■ About this task
Your answer should consist solely of the lines from the one containing "dạy Toán lớp" through the end of the entries below, duplicated exactly.

■ Saved entries
--------
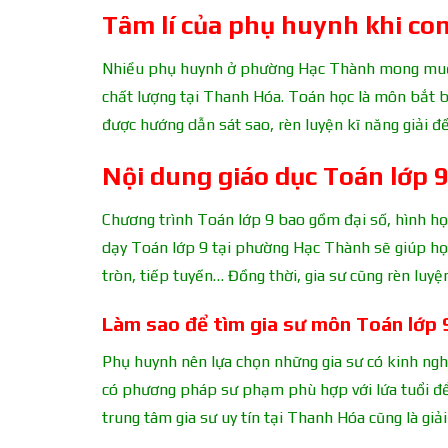
Tâm lí của phụ huynh khi con
Nhiều phụ huynh ở phường Hạc Thành mong muốn 
chất lượng tại Thanh Hóa. Toán học là môn bắt b
được hướng dẫn sát sao, rèn luyện kĩ năng giải đề
Nội dung giáo dục Toán lớp 
Chương trình Toán lớp 9 bao gồm đại số, hình học 
dạy Toán lớp 9 tại phường Hạc Thành sẽ giúp họ
tròn, tiếp tuyến… Đồng thời, gia sư cũng rèn luyệ
Làm sao để tìm gia sư môn Toán lớp 
Phụ huynh nên lựa chọn những gia sư có kinh nghi
có phương pháp sư phạm phù hợp với lứa tuổi để 
trung tâm gia sư uy tín tại Thanh Hóa cũng là giả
--------
■ Answer to this exercise
dạy Toán lớp 9 tại phường Hạc Thành sẽ giúp họ
tròn, tiếp tuyến… Đồng thời, gia sư cũng rèn luyệ
Làm sao để tìm gia sư môn Toán lớp 
Phụ huynh nên lựa chọn những gia sư có kinh nghi
có phương pháp sư phạm phù hợp với lứa tuổi để 
trung tâm gia sư uy tín tại Thanh Hóa cũng là giả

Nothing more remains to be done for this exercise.